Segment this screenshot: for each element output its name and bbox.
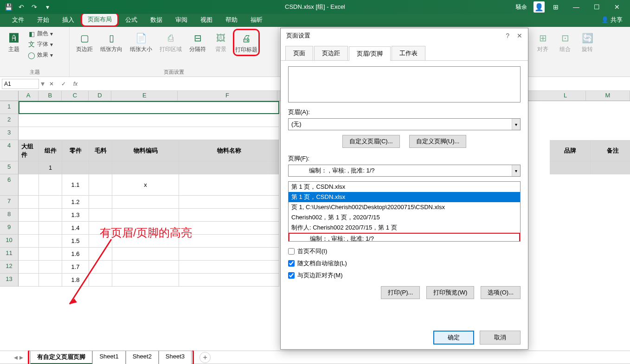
footer-dropdown[interactable]: 第 1 页，CSDN.xlsx 第 1 页，CSDN.xlsx 页 1, C:\… — [288, 181, 521, 242]
footer-option[interactable]: Cherish002，第 1 页，2020/7/15 — [289, 212, 520, 223]
row-header[interactable]: 7 — [0, 196, 19, 209]
colors-button[interactable]: ◧颜色 ▾ — [26, 29, 55, 38]
custom-footer-button[interactable]: 自定义页脚(U)... — [409, 135, 467, 148]
tab-help[interactable]: 帮助 — [219, 13, 244, 27]
col-header-e[interactable]: E — [111, 91, 178, 101]
background-button[interactable]: 🖼背景 — [211, 29, 231, 55]
col-header-a[interactable]: A — [19, 91, 39, 101]
dialog-titlebar: 页面设置 ? ✕ — [281, 28, 528, 43]
effects-button[interactable]: ◯效果 ▾ — [26, 50, 55, 60]
sheet-tab-1[interactable]: Sheet1 — [92, 351, 125, 364]
ribbon-options-icon[interactable]: ⊞ — [546, 0, 565, 14]
tab-foxit[interactable]: 福昕 — [244, 13, 269, 27]
qat-more-icon[interactable]: ▾ — [43, 2, 52, 12]
row-header[interactable]: 5 — [0, 161, 19, 174]
col-header-l[interactable]: L — [545, 91, 585, 101]
col-header-b[interactable]: B — [39, 91, 62, 101]
footer-option[interactable]: 第 1 页，CSDN.xlsx — [289, 182, 520, 192]
footer-option-highlighted[interactable]: 编制：, 审核: , 批准: 1/? — [289, 233, 520, 242]
avatar-icon[interactable]: 👤 — [534, 1, 545, 13]
orientation-button[interactable]: ▯纸张方向 — [97, 29, 125, 55]
custom-header-button[interactable]: 自定义页眉(C)... — [342, 135, 400, 148]
colors-icon: ◧ — [28, 30, 35, 38]
dialog-tab-header-footer[interactable]: 页眉/页脚 — [349, 46, 391, 61]
preview-button[interactable]: 打印预览(W) — [426, 286, 474, 299]
tab-file[interactable]: 文件 — [6, 13, 31, 27]
col-header-d[interactable]: D — [89, 91, 112, 101]
row-header[interactable]: 2 — [0, 114, 19, 127]
add-sheet-button[interactable]: + — [199, 352, 211, 363]
col-header-m[interactable]: M — [586, 91, 630, 101]
ok-button[interactable]: 确定 — [433, 331, 474, 345]
row-header[interactable]: 6 — [0, 174, 19, 196]
name-box[interactable]: A1 — [2, 79, 39, 89]
row-header[interactable]: 13 — [0, 274, 19, 287]
save-icon[interactable]: 💾 — [4, 2, 13, 12]
scale-checkbox[interactable] — [288, 260, 295, 267]
cancel-button[interactable]: 取消 — [480, 331, 521, 345]
redo-icon[interactable]: ↷ — [30, 2, 39, 12]
tab-data[interactable]: 数据 — [144, 13, 169, 27]
footer-select[interactable]: 编制： , 审核: , 批准: 1/? ▾ — [288, 165, 521, 177]
cancel-fx-icon[interactable]: ✕ — [46, 81, 57, 87]
sheet-tab-2[interactable]: Sheet2 — [126, 351, 159, 364]
align-checkbox[interactable] — [288, 272, 295, 279]
sheet-tab-custom[interactable]: 有自定义页眉页脚 — [30, 351, 92, 364]
cells-grid[interactable]: 大组件 组件 零件 毛料 物料编码 物料名称 1 1.1 x 1.2 1.3 1… — [19, 101, 279, 287]
margins-button[interactable]: ▢页边距 — [73, 29, 96, 55]
enter-fx-icon[interactable]: ✓ — [58, 81, 69, 87]
minimize-icon[interactable]: — — [567, 0, 585, 14]
tab-page-layout[interactable]: 页面布局 — [81, 12, 119, 27]
footer-option[interactable]: 制作人: Cherish002 2020/7/15，第 1 页 — [289, 223, 520, 233]
footer-option-selected[interactable]: 第 1 页，CSDN.xlsx — [289, 192, 520, 202]
th: 物料名称 — [179, 140, 279, 161]
sheet-tab-3[interactable]: Sheet3 — [159, 351, 192, 364]
tab-view[interactable]: 视图 — [194, 13, 219, 27]
row-header[interactable]: 1 — [0, 101, 19, 114]
dialog-close-icon[interactable]: ✕ — [517, 32, 522, 39]
rotate-button[interactable]: 🔄旋转 — [577, 29, 598, 55]
col-header-c[interactable]: C — [62, 91, 89, 101]
dialog-tab-page[interactable]: 页面 — [285, 46, 313, 60]
breaks-button[interactable]: ⊟分隔符 — [186, 29, 209, 55]
row-header[interactable]: 11 — [0, 248, 19, 261]
dialog-tab-sheet[interactable]: 工作表 — [392, 46, 425, 60]
themes-button[interactable]: 🅰主题 — [4, 29, 24, 55]
size-button[interactable]: 📄纸张大小 — [127, 29, 155, 55]
print-titles-button[interactable]: 🖨打印标题 — [233, 29, 260, 56]
close-icon[interactable]: ✕ — [608, 0, 626, 14]
fx-icon[interactable]: fx — [71, 81, 80, 87]
align-button[interactable]: ⊞对齐 — [533, 29, 553, 55]
row-header[interactable]: 9 — [0, 222, 19, 235]
header-select[interactable]: (无) ▾ — [288, 118, 521, 130]
namebox-dropdown-icon[interactable]: ▾ — [41, 79, 45, 88]
align-icon: ⊞ — [535, 31, 550, 45]
dialog-tab-margins[interactable]: 页边距 — [314, 46, 348, 60]
row-header[interactable]: 4 — [0, 140, 19, 161]
row-header[interactable]: 8 — [0, 209, 19, 222]
footer-option[interactable]: 页 1, C:\Users\Cherish002\Desktop\2020071… — [289, 202, 520, 212]
tab-home[interactable]: 开始 — [31, 13, 56, 27]
group-button[interactable]: ⊡组合 — [555, 29, 575, 55]
print-area-button[interactable]: ⎙打印区域 — [157, 29, 185, 55]
th: 毛料 — [89, 140, 112, 161]
tab-insert[interactable]: 插入 — [56, 13, 81, 27]
firstpage-checkbox[interactable] — [288, 248, 295, 255]
row-header[interactable]: 3 — [0, 127, 19, 140]
col-header-f[interactable]: F — [178, 91, 277, 101]
dialog-help-icon[interactable]: ? — [506, 32, 509, 39]
print-button[interactable]: 打印(P)... — [381, 286, 420, 299]
sheet-nav[interactable]: ◂ ▸ — [9, 353, 28, 362]
fonts-button[interactable]: 文字体 ▾ — [26, 39, 55, 49]
select-all-corner[interactable] — [0, 91, 19, 101]
maximize-icon[interactable]: ☐ — [587, 0, 606, 14]
undo-icon[interactable]: ↶ — [17, 2, 26, 12]
tab-formulas[interactable]: 公式 — [119, 13, 144, 27]
tab-review[interactable]: 审阅 — [169, 13, 194, 27]
row-header[interactable]: 10 — [0, 235, 19, 248]
options-button[interactable]: 选项(O)... — [481, 286, 521, 299]
background-icon: 🖼 — [213, 31, 228, 45]
row-header[interactable]: 12 — [0, 261, 19, 274]
share-button[interactable]: 👤 共享 — [594, 13, 630, 27]
orientation-icon: ▯ — [104, 31, 119, 45]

********************

> **Action item**: In the material above, please find every line that includes the word "background" and copy it.

> **Finished exercise**:
background-button[interactable]: 🖼背景 — [211, 29, 231, 55]
background-icon: 🖼 — [213, 31, 228, 45]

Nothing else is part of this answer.